A big development yesterday was the 10 year treasury yield ($TNX) breaking through double bottom support at 2.36%. And it wasn't close. The TNX finished yesterday at 2.30%. It was a definitive breakdown and one worth watching.
Dow Jones futures appear to be taking a cue from Europe as they're higher by 111 points as we approach today's open.
On an intraday basis, the S&P 500's bounce in the final hour on Thursday was kind of a big deal. After nearing a short-term support level, buyers returned. That beat the heck out of the alternative, which would have been an emotional breakdown to encourage more sellers this morning.

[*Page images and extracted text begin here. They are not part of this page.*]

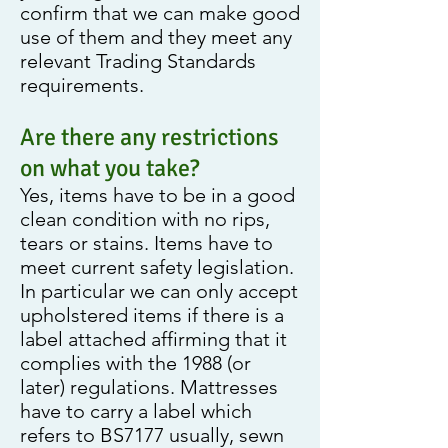
confirm that we can make good
use of them and they meet any
relevant Trading Standards
requirements.
Are there any restrictions
on what you take?
Yes, items have to be in a good
clean condition with no rips,
tears or stains. Items have to
meet current safety legislation.
In particular we can only accept
upholstered items if there is a
label attached affirming that it
complies with the 1988 (or
later) regulations. Mattresses
have to carry a label which
refers to BS7177 usually, sewn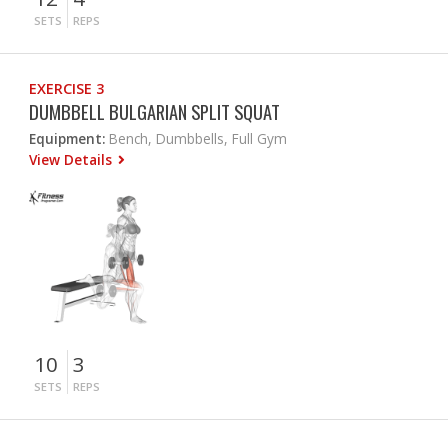
SETS
REPS
EXERCISE 3
DUMBBELL BULGARIAN SPLIT SQUAT
Equipment:
Bench, Dumbbells, Full Gym
View Details
10
3
SETS
REPS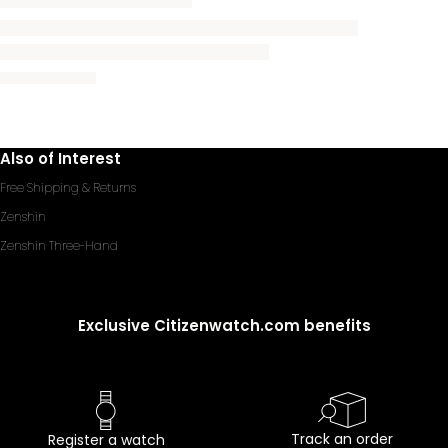
Also of Interest
Free Shipping & Returns
Zenshin
Zenshin Three-Hand
Exclusive Citizenwatch.com benefits
Track an order
Register a watch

Instead, the late-day buying has resulted in solid futures this morning. Here was the rally yesterday after 3pm EST:
Those two lines - support and resistance - are what I'm watching right now. If the S&P 500 dips back below 2800, that could be a big problem with the Volatility Index ($VIX) on the rise again, so be careful.
The good news is that today's close marks the beginning of a very strong seasonal period for the S&P 500. See the Historical Tendencies section below for more details there.
Specialized consumer services ($DJUSCS) has been a relative leader since the December bottom and it's been quite a run - so much so that the group even managed to breakout on both an absolute basis and relative basis yesterday, despite the overwhelming selling that took place in our major indices:
I've posted on a couple occasions about the upcoming seasonal strength on the NASDAQ and Russell 2000. It most definitely applies to the S&P 500 as well. Since 1950, the May 26th through June 5th period has produced annualized returns of +29.12%. While this annualized return falls well short of the returns of the NASDAQ and Russell 2000, it's nonetheless triple the 9% that the S&P 500 has enjoyed throughout the year over the past seven decades.
Key Earnings Reports
(actual vs. estimate):
FL: 1.53 vs 1.61
Key Economic Reports
April durable goods released at 8:30am EST: -2.1% (actual) vs. -2.2% (estimate)
April durable goods ex-transports released at 8:30am EST: +0.0% (actual) vs. -0.1% (estimate)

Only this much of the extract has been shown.